For RSVPs, I had a bit more work, due to the work I did to create an iCalendar feed for my RSVPs, which means that I've got a bit more metadata that I'm storing for each of these events I'm RSVPing to. This required a bit more manual workaround to get it working.
As mentioned above, I had the harder work of adding a lot of logic into my templates to render the content type correctly depending on what the underlying type was. Before I could do it based on which content type it was in (i.e. is it in the
content/likes/ folder?) but now we have to do a bit more work.
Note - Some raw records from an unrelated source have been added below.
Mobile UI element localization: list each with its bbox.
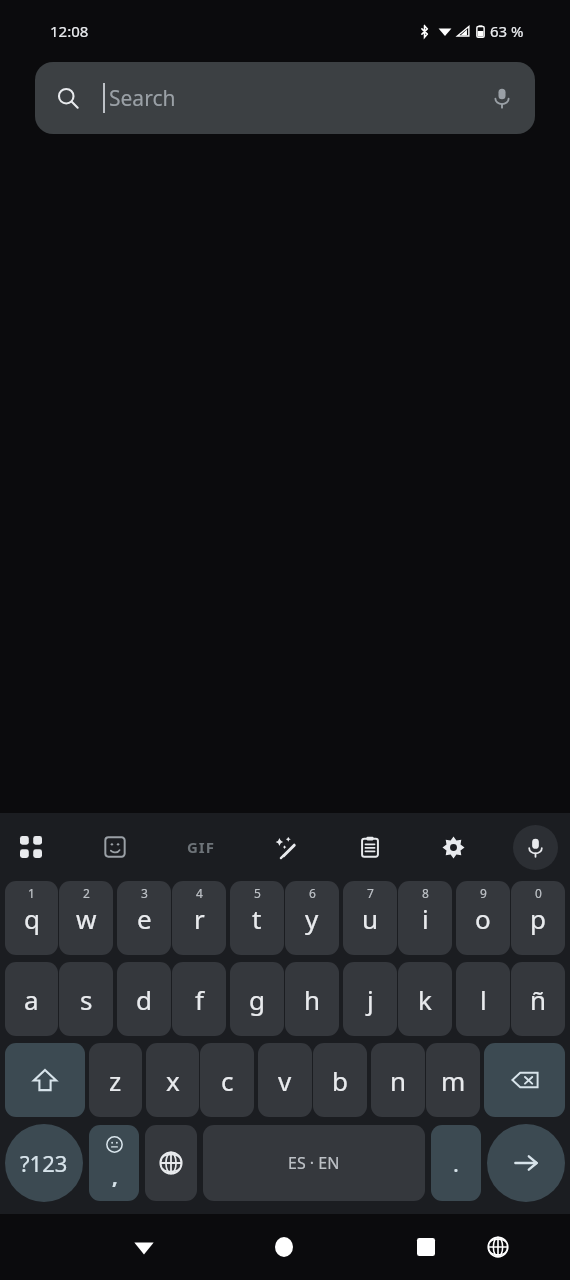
button[interactable]: Settings <box>432 826 474 868</box>
staticText: 63 % <box>490 21 524 41</box>
staticText: d <box>136 982 152 1017</box>
staticText: k <box>418 982 432 1017</box>
staticText: v <box>278 1063 292 1098</box>
staticText: h <box>304 982 321 1017</box>
button[interactable]: t <box>230 881 284 955</box>
staticText: g <box>249 982 265 1017</box>
staticText: 9 <box>480 885 487 901</box>
staticText: , <box>112 1163 118 1190</box>
staticText: 4 <box>196 885 203 901</box>
staticText: e <box>137 901 152 936</box>
staticText: l <box>480 982 487 1017</box>
button[interactable]: Recents <box>402 1223 450 1271</box>
button[interactable]: i <box>398 881 452 955</box>
staticText: f <box>195 982 204 1017</box>
button[interactable]: p <box>511 881 565 955</box>
button[interactable]: j <box>343 962 397 1036</box>
button[interactable]: n <box>371 1043 425 1117</box>
staticText: 12:08 <box>50 21 89 41</box>
button[interactable]: c <box>200 1043 254 1117</box>
staticText: GIF <box>187 837 215 857</box>
staticText: 1 <box>28 885 35 901</box>
button[interactable]: m <box>426 1043 480 1117</box>
staticText: s <box>80 982 93 1017</box>
button[interactable]: r <box>172 881 226 955</box>
button[interactable]: Enter <box>487 1124 565 1202</box>
staticText: 6 <box>309 885 316 901</box>
staticText: 5 <box>254 885 261 901</box>
staticText: x <box>166 1063 180 1098</box>
button[interactable]: Hide keyboard <box>120 1223 168 1271</box>
button[interactable]: Voice input <box>513 825 558 870</box>
button[interactable]: v <box>258 1043 312 1117</box>
button[interactable]: b <box>313 1043 367 1117</box>
button[interactable]: . <box>431 1125 481 1201</box>
staticText: j <box>367 982 374 1017</box>
button[interactable]: s <box>59 962 113 1036</box>
staticText: c <box>221 1063 234 1098</box>
button[interactable]: Apps <box>10 826 52 868</box>
staticText: a <box>24 982 39 1017</box>
button[interactable]: a <box>5 962 58 1036</box>
button[interactable]: Shift <box>5 1043 85 1117</box>
button[interactable]: GIF <box>178 824 224 870</box>
staticText: t <box>252 901 262 936</box>
staticText: z <box>109 1063 122 1098</box>
button[interactable]: u <box>343 881 397 955</box>
button[interactable]: Home <box>260 1223 308 1271</box>
staticText: 0 <box>535 885 542 901</box>
button[interactable]: l <box>456 962 510 1036</box>
button[interactable]: Search <box>35 62 535 134</box>
button[interactable]: Stickers <box>94 826 136 868</box>
staticText: Search <box>109 84 176 113</box>
staticText: y <box>305 901 319 936</box>
button[interactable]: ñ <box>511 962 565 1036</box>
button[interactable]: w <box>59 881 113 955</box>
staticText: ES · EN <box>288 1152 340 1174</box>
button[interactable]: k <box>398 962 452 1036</box>
button[interactable]: Switch input method <box>474 1223 522 1271</box>
staticText: n <box>390 1063 407 1098</box>
staticText: o <box>475 901 491 936</box>
staticText: i <box>422 901 429 936</box>
button[interactable]: Clipboard <box>349 826 391 868</box>
staticText: q <box>24 901 40 936</box>
staticText: r <box>194 901 205 936</box>
staticText: ?123 <box>20 1148 68 1178</box>
button[interactable]: e <box>117 881 171 955</box>
button[interactable]: Emoji and comma <box>89 1125 139 1201</box>
button[interactable]: x <box>146 1043 199 1117</box>
button[interactable]: f <box>172 962 226 1036</box>
staticText: ñ <box>530 982 547 1017</box>
staticText: . <box>453 1148 459 1178</box>
button[interactable]: d <box>117 962 171 1036</box>
staticText: b <box>332 1063 348 1098</box>
staticText: 2 <box>83 885 90 901</box>
button[interactable]: g <box>230 962 284 1036</box>
button[interactable]: ?123 <box>5 1124 83 1202</box>
button[interactable]: o <box>456 881 510 955</box>
button[interactable]: Change language <box>145 1125 197 1201</box>
button[interactable]: q <box>5 881 58 955</box>
button[interactable]: h <box>285 962 339 1036</box>
staticText: 7 <box>367 885 374 901</box>
staticText: 3 <box>141 885 148 901</box>
button[interactable]: y <box>285 881 339 955</box>
button[interactable]: z <box>89 1043 142 1117</box>
staticText: p <box>530 901 546 936</box>
staticText: w <box>76 901 97 936</box>
staticText: m <box>441 1063 466 1098</box>
staticText: u <box>362 901 379 936</box>
button[interactable]: Backspace <box>484 1043 565 1117</box>
other: Voice search <box>491 87 513 109</box>
button[interactable]: Edit <box>264 826 306 868</box>
other: Search <box>57 87 79 109</box>
staticText: 8 <box>422 885 429 901</box>
button[interactable]: ES · EN <box>203 1125 425 1201</box>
The largest piece of work was to sort out the posting frequency statistics, as they needed to change how they worked, as it used to loop through all content types, but now that is impossible due to them being all the same content type. After some time I managed to get around it, and it's now functionally the same as the existing view.
Finally, there was a bit of restructure of the project and how things worked, and getting all the templates being called correctly.
As with other large refactors of the site, I've wanted to make sure that I don't break anything, especially permalinks from others' sites to this one.
To check permalinks, I pulled the RSS feed from my live site, extracted all the links, and checked if they resolved with this new site. I found that obviously, no they didn't, as I've restructured the site - good! I wanted this to fail.
Then, I used Hugo's alias functionality to match the old URLs and redirect them to the new post. This means that anyone following the links will get redirected - awesome!
I also wanted to make sure that the Microformats representation of the site was still valid, so I didn't break any social readers / parsers who were trying to read the site.
Fortunately, I had a lot of the existing work already done, using HTMLProofer, but I needed to rework it to understand what a like looks like compared to a reply, as it could no longer rely on the directory structure.
This testing again saved me, because I found that I'd not correctly set up my new bookmarks template, so that would've broken anyone wanting to read bookmarks, as well as noticing that I'd accidentally added a nested
h-entry which broke the parsing, too.
That's the whole reason we test things, so it's great to catch it!
I use Kwalify as a schema validation tool, to make sure that all content for the site is well-formed, checking that i.e. my description has a full stop, and that I have at least one tag on a piece of content. However, as I move to Micropub, I didn't want to duplicate the schema validation across both this site and the Micropub endpoint, so I decided to remove it from my Kwalify checks.
This is largely because I don't want to be writing any of these Indie post types manually, as they should be written through my Micropub endpoint. The longer I leave it the more painful it will be, so the more I'll be forced to finally write it. (As an aside, it was mostly written, it just didn't have the right schema to create the files in this repo).
Note to self - try not to do vast refactors of your site!